Big news: Europeans no longer have to pay cellular roaming fees when traveling across EU member states. TechCrunch reports:
The European Council yesterday adopted the legal act that limits how much mobile operators can charge each other — the final step in the multi-stage, multi-year process for the region’s lawmakers to agree an end to roaming charges for citizens. The ‘roam like at home’ policy will come into affect across the European Union from June 15.
Sounds wonderful, doesn't it? Nobody likes those pesky roaming fees, after all. We all know they're just another way for telecom providers to gouge us, right? Good thing the European Council stepped in to put a stop to this roaming fee nonsense! In fact, the EU is calling this "one of the greatest and most tangible successes of the EU."
But behind all the self-congratulation and media fanfare is a somewhat different story. The New York Times scratches the surface of it in the aptly headlined article, "Cellphone Roaming Charges End in Europe. Many Respond With a Yawn.":
Ms. Krastanova, 37, prefers to vacation in her native Bulgaria when she is not selling newspapers in Sofia, the country’s capital. Ms. Krastanova says she is too busy — and many of her compatriots too poor — to travel elsewhere in Europe.
“Paying the bills and providing for my 4-year-old daughter is our main priority. There is little left to splurge on trips abroad,” Ms. Krastanova said as she cross-stitched an elaborate pattern and sat in her newspaper kiosk, a cup of coffee and a pack of cigarettes resting next to her embroidery. “I don’t use roaming.”
Nor do many of her fellow Europeans. Almost two-thirds of Bulgarians have never traveled outside of their country’s borders, according to European Union statistics, and in another eight European states, including Greece and Italy, at least half of people polled also had not spent time abroad. And though other Europeans do jet across the Continent, many of those journeys also are limited to two-week summer vacations or short business trips.

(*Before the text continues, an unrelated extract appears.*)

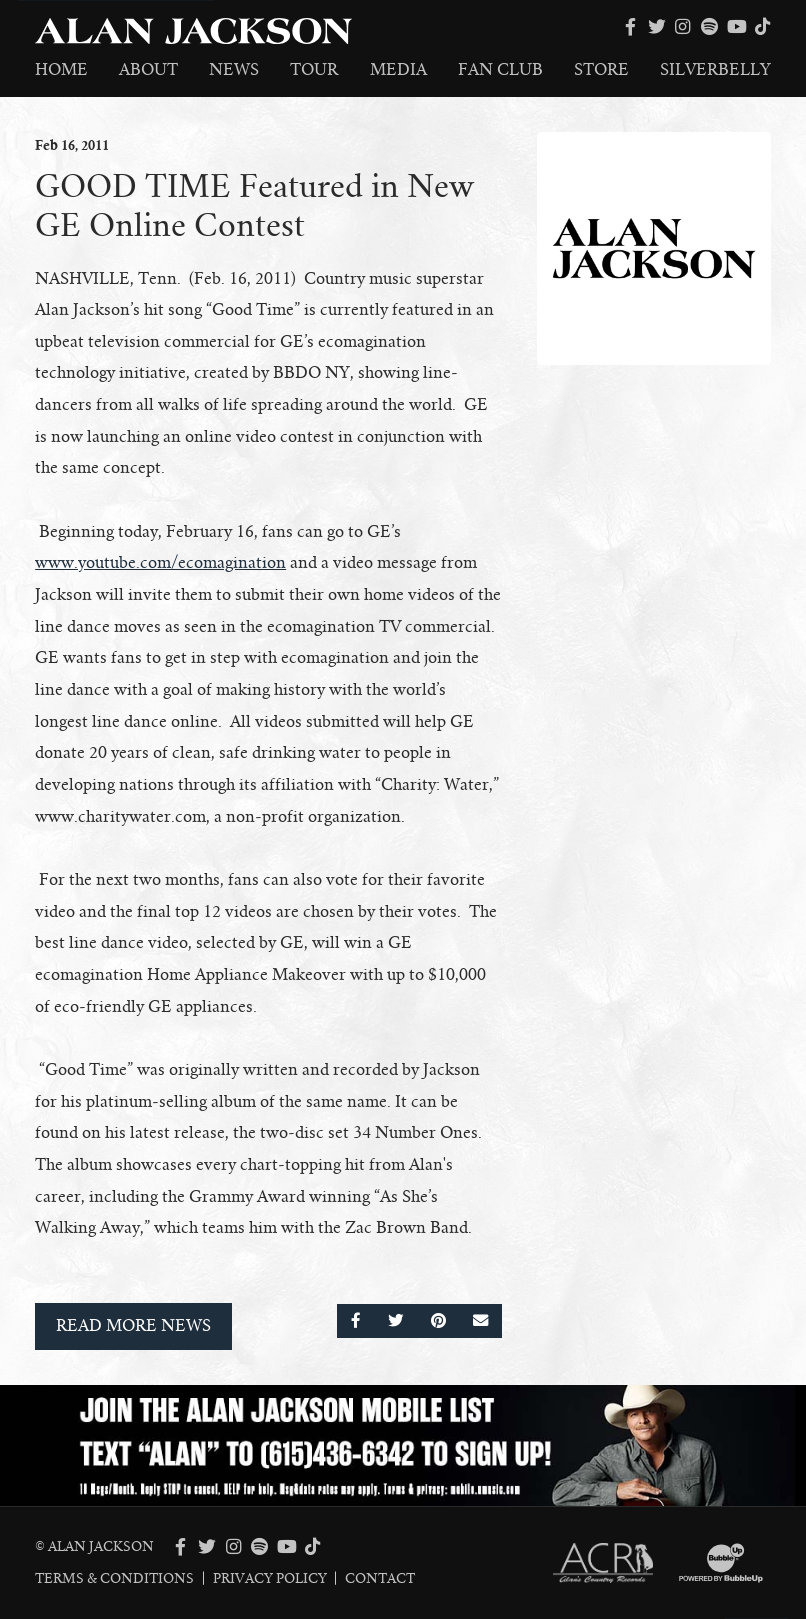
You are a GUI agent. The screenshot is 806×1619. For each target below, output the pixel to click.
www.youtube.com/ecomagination (160, 563)
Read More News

The landmark policy shift, which enters into force on Thursday, comes as Europe faces pressure to speed up the overhaul of its wider digital economy to keep pace with the likes of the United States and China. But the experience of Ms. Krastanova, and many others like her, has many wondering why the region’s policy makers took 10 years — and invested significant political capital — to end roaming charges when it is not a daily concern for many of Europe’s 500 million citizens.
So most Europeans didn't actually care that much about roaming fees. But at least the telecom companies won't be able to gouge its customers for that evil thing called profit. Oh, but actually:
The biggest concern has been that the measure will push up the price of standard mobile contracts — meaning mobile users would be paying more domestically to subsidize the cost of cheaper calls and data when they’re on holiday. (Indeed, some EU operators took early opportunistic action to raise prices — blaming the incoming measure.)
Ms. Krastonova - trying to make ends meet for her and her 4-year-old daughter - will in all likelihood end up with a higher phone bill in order to keep costs down for those who travel frequently for business - people who, let's face it, are probably more well-off than Ms. Krastanova and can write off roaming fees as a business expense anyway. The poor subsidizing the rich: this is one of the EU's "greatest successes." Bravo.
If the "roam like at home" policy won't help most of Europe's working classes, and in fact may actually hurt them, why did the EU make this initiative a priority? For one thing, it's good PR. Ending roaming fees certainly sounds good on paper. But there's a deeper reason, about which the EU is perfectly transparent:
The European Commission first set out its intention to end mobile roaming fees in a 2013 reform plan, called the Telecoms Single Market initiative — a part of the DSM [Digital Single Market], so also aimed at boosting the region’s global competitiveness and fostering digital jobs by reducing market fragmentation.
The Union is fragmented into distinct national markets and as a result Europe is losing out on a major source of potential growth.
What is the EU's ultimate goal, and, by extension, the goal of its Digital Single Market initiative? To erase national borders and create a single European nation. Of course, such an achievement would be disastrous. How could anyone effectively govern people groups and cultures as diverse and geographically distant as France, Poland, Romania, Portugal, Ireland, and the Czech Republic? We're already seeing the deep social tensions forming in the US as a result of a federal government attempting to legislate for California the same way it does for Texas, Montana, and New Hampshire - and trying to subsidize some at the expense of others. The European project will end as badly, or worse.
But hey, at least Europeans no longer have to pay roaming fees.